1. Average with respect to streamflow over the event over the event time stamps.
2. Weighted average of time stamp weighted by the corresponding streamflow value over the event time stamps.
3. Standard deviation with respect to streamflow over the event over the event time stamps.
4. Weighted standard deviation of the time stamp weighted by the corresponding streamflow value over the event time stamps.

![EKI-event.png](attachment:a0b59298-39a8-43e5-a4a1-b3bd6356c9f0.png)

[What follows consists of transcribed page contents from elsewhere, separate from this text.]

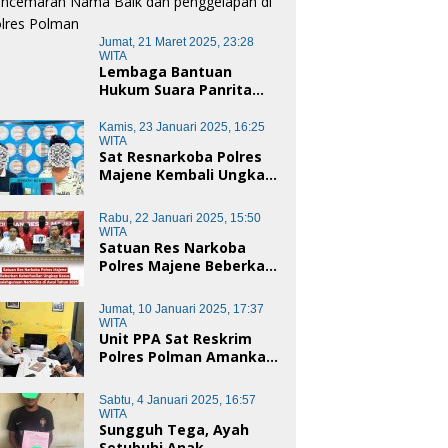
Jumat, 21 Maret 2025, 23:28
WITA
Lembaga Bantuan
Hukum Suara Panrita
Keadilan Sulbar
Dampingi Korban
Kamis, 23 Januari 2025, 16:25
Dugaan Pencemaran
WITA
Sat Resnarkoba Polres
Nama Baik dan
Majene Kembali Ungkap
penggelapan di Polres
Kasus Penyalahgunaan
Polman
Narkoba Jenis Sabu, Dua
Rabu, 22 Januari 2025, 15:50
Pelaku Diamankan
WITA
Satuan Res Narkoba
Polres Majene Beberkan
Keberhasilan Ungkap
Kasus Penyalahgunaan
Jumat, 10 Januari 2025, 17:37
Narkotika di Awal Tahun
WITA
2025
Unit PPA Sat Reskrim
Polres Polman Amankan
Pelaku Dugaan
Pencabulan Anak di
Sabtu, 4 Januari 2025, 16:57
Bawah Umur
WITA
Sungguh Tega, Ayah
Setubuhi Anak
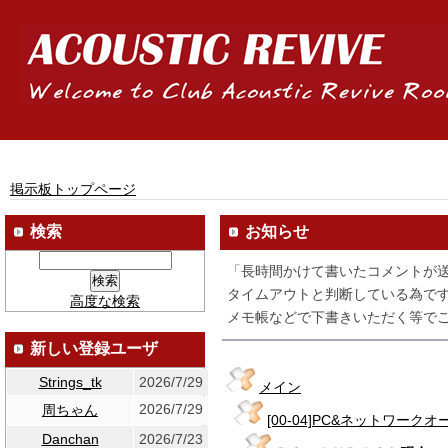
掲示板トップページ
検索
お知らせ
「長時間かけて書いたコメントが
タイムアウトと判断している為です
高度な検索
メモ帳などで下書きいただく等でご
新しい登録ユーザ
Strings_tk
2026/7/29
メイン
2026/7/29
周ちゃん
[00-04]PC&ネットワーク
Danchan
2026/7/23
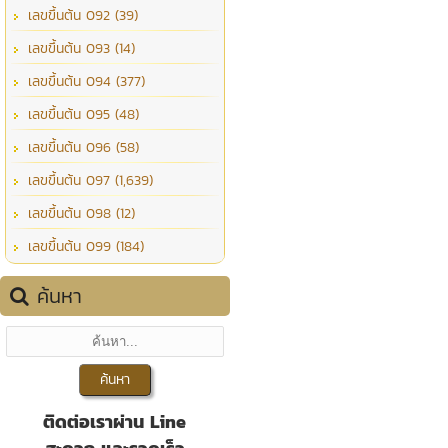
เลขขึ้นต้น 092 (39)
เลขขึ้นต้น 093 (14)
เลขขึ้นต้น 094 (377)
เลขขึ้นต้น 095 (48)
เลขขึ้นต้น 096 (58)
เลขขึ้นต้น 097 (1,639)
เลขขึ้นต้น 098 (12)
เลขขึ้นต้น 099 (184)
ค้นหา
ติดต่อเราผ่าน Line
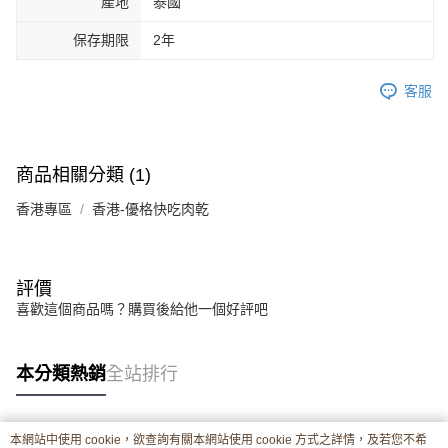
產地
泰國
保存期限
2年
客服
商品相關分類 (1)
香港專區
香港-優格快吃肉乾
評價
喜歡這個商品嗎？購買後給他一個好評吧
本分類熱銷
全站排行
本網站中使用 cookie，欲查詢有關本網站使用 cookie 方式之詳情，及若您不希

## Insites and challenges with EKI

1. Ensemble size should be no smaller than 20 to obtain reasonable results.
2. The  ```prm_std``` values are difficult to determine a priori and should be tuned such that you obtain reasonably large confidence intervals over a validation data set.
3. When the results yield too small confidence intervals, increase the ensemble size and ```prm_std``` values.
4. If the mean performance is poor, try shrinking ```prm_std```, ```abs_std_meas```, and ```rel_std_meas```.
5. If the results are unstable over iteration, try increasing ```prm_std```, ```abs_std_meas```, and ```rel_std_meas```.
6. The ratio of  ```prm_std``` to ```abs_std_meas``` and ```rel_std_meas``` plays an important role in the performance as well.
7. The choice of transformation function is clearly important as it affects the size space our latent variable live in, this has not greatly been explored, although it probably should as a better tranformation function which better centers the desried values of the parameters in transformed space will correspond to a better prior. Currently the choice was made to ensure the transformed variables were unbounded.
8. Currently, we cannot explore attempts to correct initial conditions, forcings, or other non-prm quantities. Particulatly the forcings likely would have a strong impact on the performance I believe.

## TODO - Features to add or modify in code

1. Currently, a conversion between link ID and USGS ID is hardcoded into ```ifc_usgs_fileorder.py```. Instead, this information probably should be stored in a seperate json file, and referenced in the test.json parameter file.
2. Currently, ```the eki_test.py``` makes assumptions that only one streamflow sensor is available for assimilation. This should at some point be changed to enable multiple sensors.
3. Currently, a lot of the model details are hardcoded to only work with the model ID 608, including the number of parameters, in ```io_ifc.py```. This isn't necessary, and some script to handle multple model IDs, particularly, the gbl creation, could be encorperated.
4. Currently, this code only works with parameters stored in a .prm file. Additional code that enabled the concatination of other parameters in the model, as well as states, could be included, but this feature does not currently exist.
5. Currently, only one transormation is utilized in ```latent.py``` to convert from a bounded space to a unbounded space. Other choice may be better, and this should be explored, or at least the feature enable. This could included enabling transformation to a beta distribution, which would enable weighting more likely locations of paramters more heavily.
6. Additionally, currently the event-driven operator in ```eki.py``` has a set of 4 metrics included for each event. More metrics or the ability to include the metrics, might be desirable.